HOW TO COMPLETE THIS TASK: Every line below from the one containing "Survey Period Code [Survey" through the one containing "2024-25-staff-info-system (579, 234)" must be transcribed exactly. Omit all lines outside that stretch.
★ ★ ★ ★ ★ ★ ★
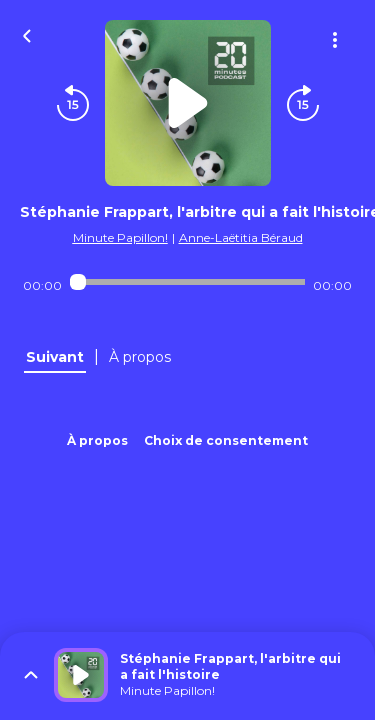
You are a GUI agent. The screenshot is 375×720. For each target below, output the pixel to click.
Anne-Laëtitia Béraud (241, 237)
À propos (97, 440)
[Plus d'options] (335, 40)
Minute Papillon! (120, 237)
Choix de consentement (226, 440)
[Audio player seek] (187, 282)
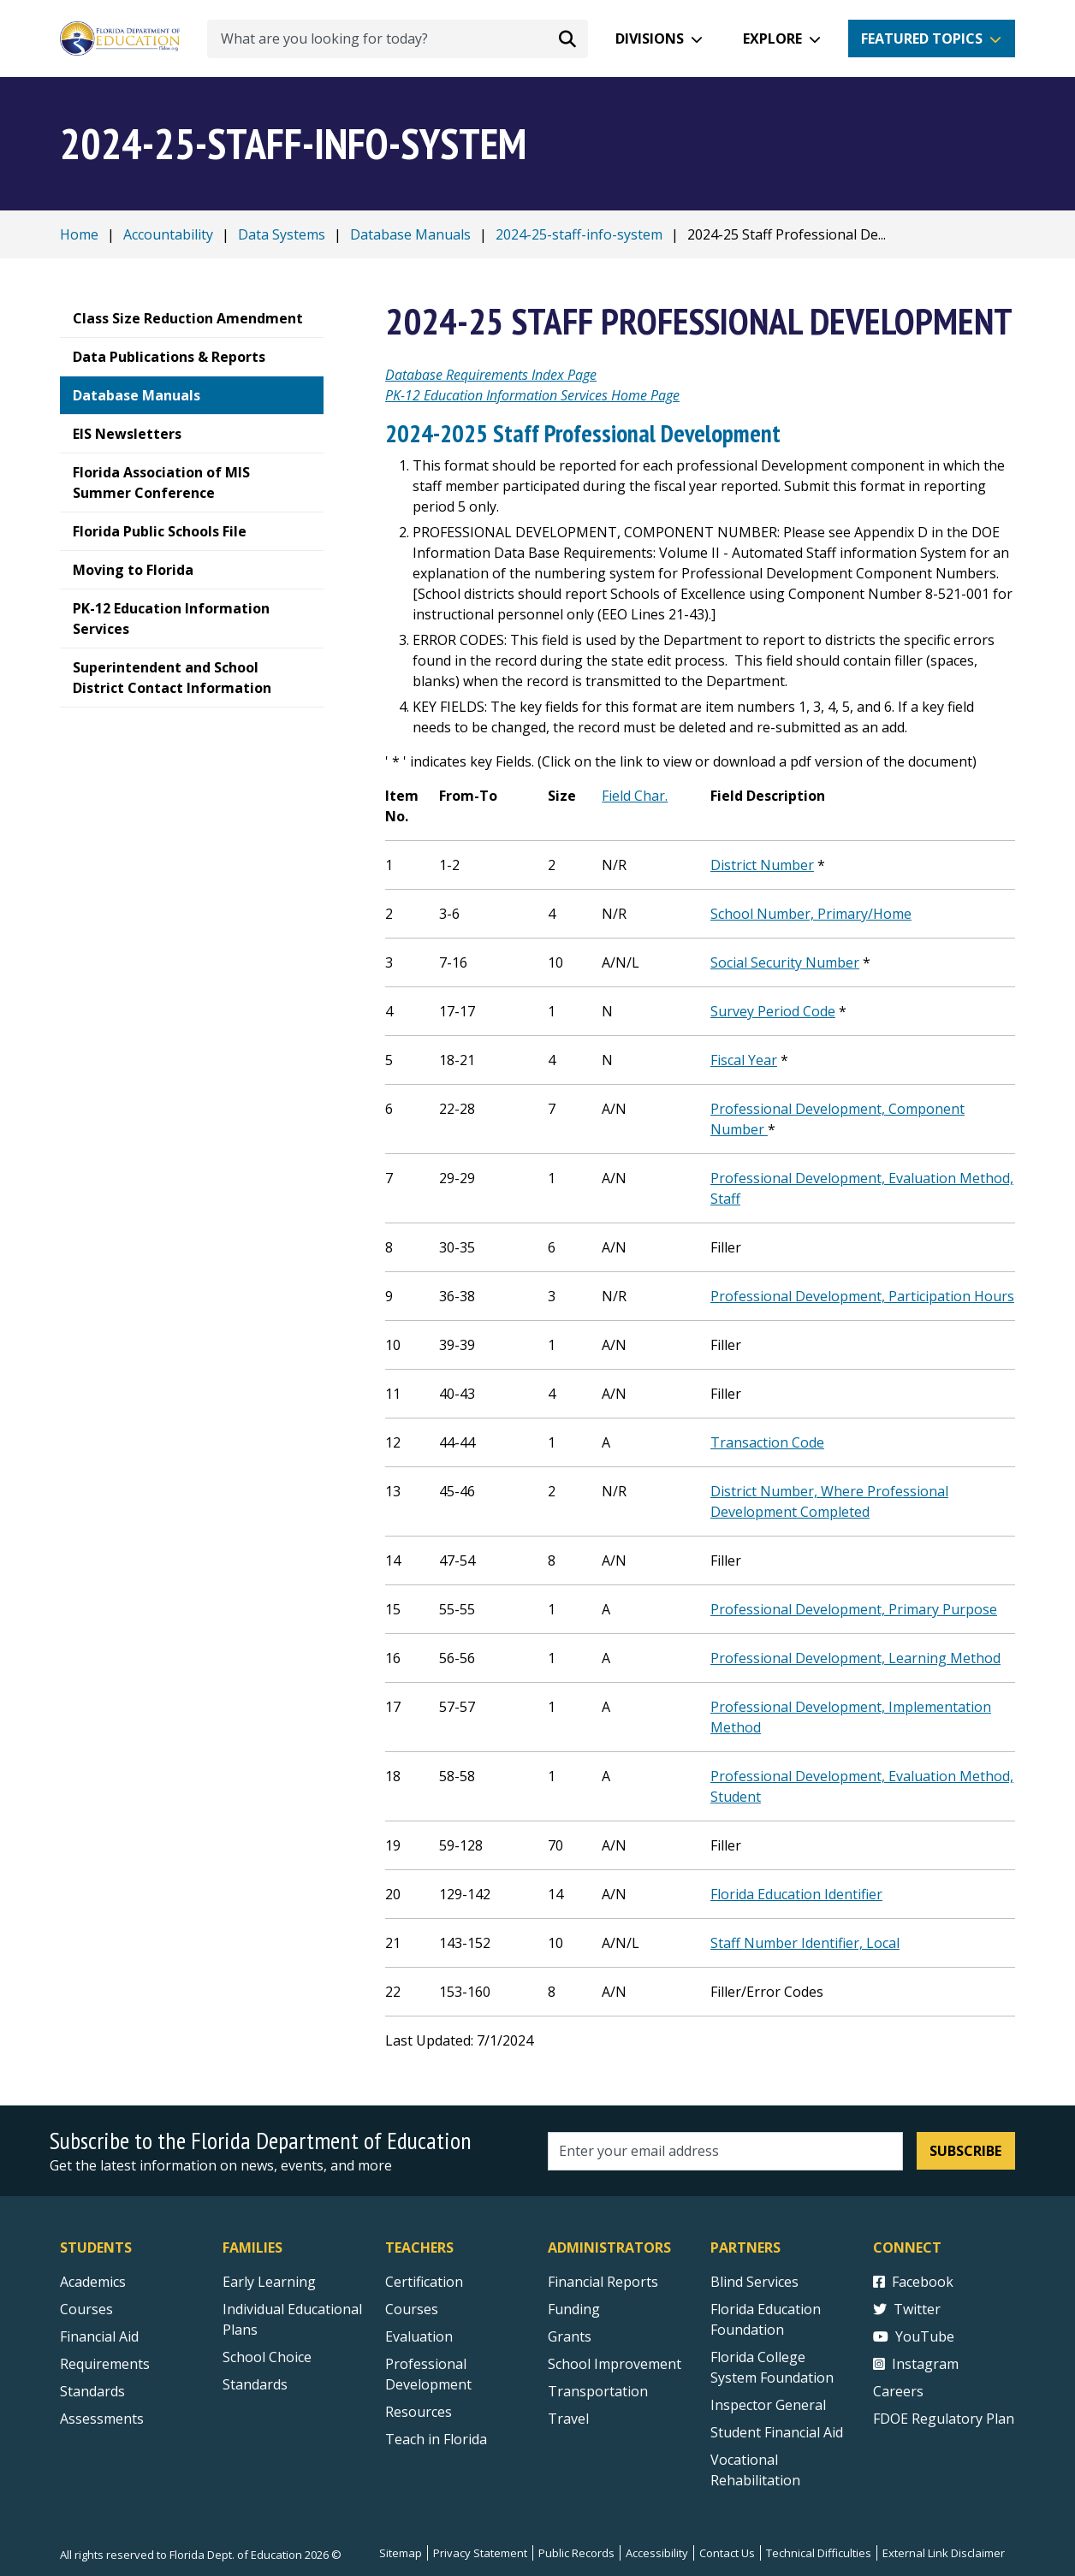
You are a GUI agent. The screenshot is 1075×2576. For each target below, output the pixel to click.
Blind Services (754, 2281)
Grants (569, 2336)
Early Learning (269, 2281)
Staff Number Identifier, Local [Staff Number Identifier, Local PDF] (805, 1942)
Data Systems (281, 234)
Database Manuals (410, 234)
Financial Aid (99, 2336)
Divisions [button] (649, 38)
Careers (898, 2391)
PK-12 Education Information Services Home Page (532, 395)
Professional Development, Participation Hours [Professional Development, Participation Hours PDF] (862, 1296)
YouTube (913, 2336)
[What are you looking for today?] (397, 39)
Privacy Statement (480, 2553)
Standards (255, 2384)
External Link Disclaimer (943, 2553)
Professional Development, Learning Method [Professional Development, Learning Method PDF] (855, 1658)
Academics (93, 2281)
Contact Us (727, 2553)
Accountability (168, 234)
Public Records (576, 2553)
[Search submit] (567, 38)
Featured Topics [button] (922, 38)
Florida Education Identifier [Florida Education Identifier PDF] (796, 1894)
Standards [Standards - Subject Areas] (92, 2391)
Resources (418, 2411)
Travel (568, 2418)
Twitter (907, 2309)
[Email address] (725, 2151)
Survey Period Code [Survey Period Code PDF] (772, 1011)
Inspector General (768, 2404)
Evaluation (419, 2336)
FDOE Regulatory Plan (943, 2418)
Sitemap (400, 2553)
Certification (424, 2281)
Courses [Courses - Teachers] (411, 2309)
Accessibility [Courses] (657, 2553)
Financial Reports (603, 2281)
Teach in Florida (436, 2439)
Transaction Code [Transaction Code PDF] (767, 1442)
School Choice (267, 2357)
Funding (574, 2309)
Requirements (105, 2363)
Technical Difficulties (818, 2553)
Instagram (916, 2363)
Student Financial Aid (776, 2432)
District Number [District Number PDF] (762, 865)
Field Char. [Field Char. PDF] (635, 795)
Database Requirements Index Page (491, 374)
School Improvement (614, 2363)
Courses (86, 2309)
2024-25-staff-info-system (579, 234)
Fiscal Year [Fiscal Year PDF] (743, 1060)
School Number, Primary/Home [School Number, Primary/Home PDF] (811, 913)
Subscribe (965, 2150)
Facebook (913, 2281)
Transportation (598, 2391)
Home (79, 234)
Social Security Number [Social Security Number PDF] (784, 962)
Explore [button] (772, 38)
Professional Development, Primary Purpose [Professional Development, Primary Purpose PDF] (853, 1609)
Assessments (102, 2418)
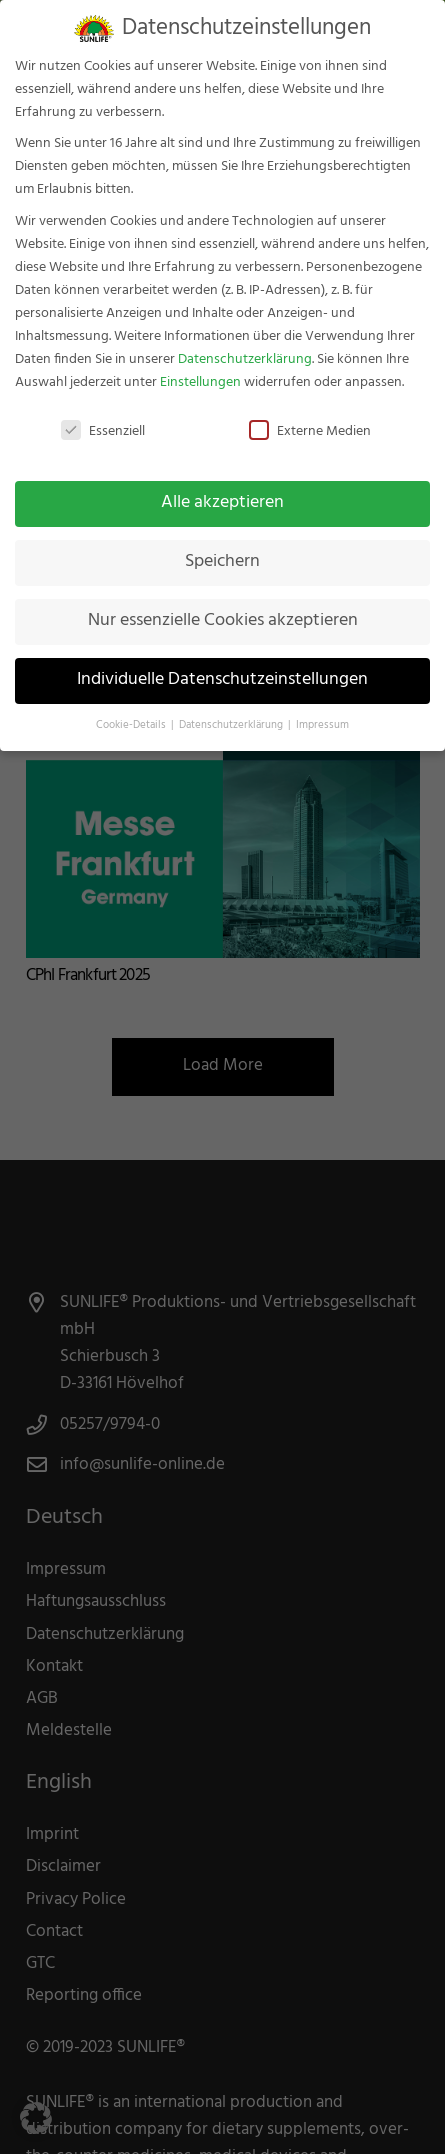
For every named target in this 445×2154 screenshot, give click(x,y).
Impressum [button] (322, 710)
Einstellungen (200, 366)
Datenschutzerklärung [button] (232, 710)
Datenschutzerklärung (245, 343)
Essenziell (103, 416)
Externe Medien (310, 416)
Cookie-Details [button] (132, 710)
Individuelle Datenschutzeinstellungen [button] (222, 665)
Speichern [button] (222, 547)
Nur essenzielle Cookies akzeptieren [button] (223, 606)
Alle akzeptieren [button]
★ ★ ★ ★ ★ ★ ★
EXERCISE OUTPUT:
Survey Period Code [Survey Period Code PDF] (772, 1011)
Inspector General (768, 2404)
Evaluation (419, 2336)
FDOE Regulatory Plan (943, 2418)
Sitemap (400, 2553)
Certification (424, 2281)
Courses [Courses - Teachers] (411, 2309)
Accessibility [Courses] (657, 2553)
Financial Reports (603, 2281)
Teach in Florida (436, 2439)
Transaction Code [Transaction Code PDF] (767, 1442)
School Choice (267, 2357)
Funding (574, 2309)
Requirements (105, 2363)
Technical Difficulties (818, 2553)
Instagram (916, 2363)
Student Financial Aid (776, 2432)
District Number [District Number PDF] (762, 865)
Field Char. [Field Char. PDF] (635, 795)
Database Requirements Index Page (491, 374)
School Improvement (614, 2363)
Courses (86, 2309)
2024-25-staff-info-system (579, 234)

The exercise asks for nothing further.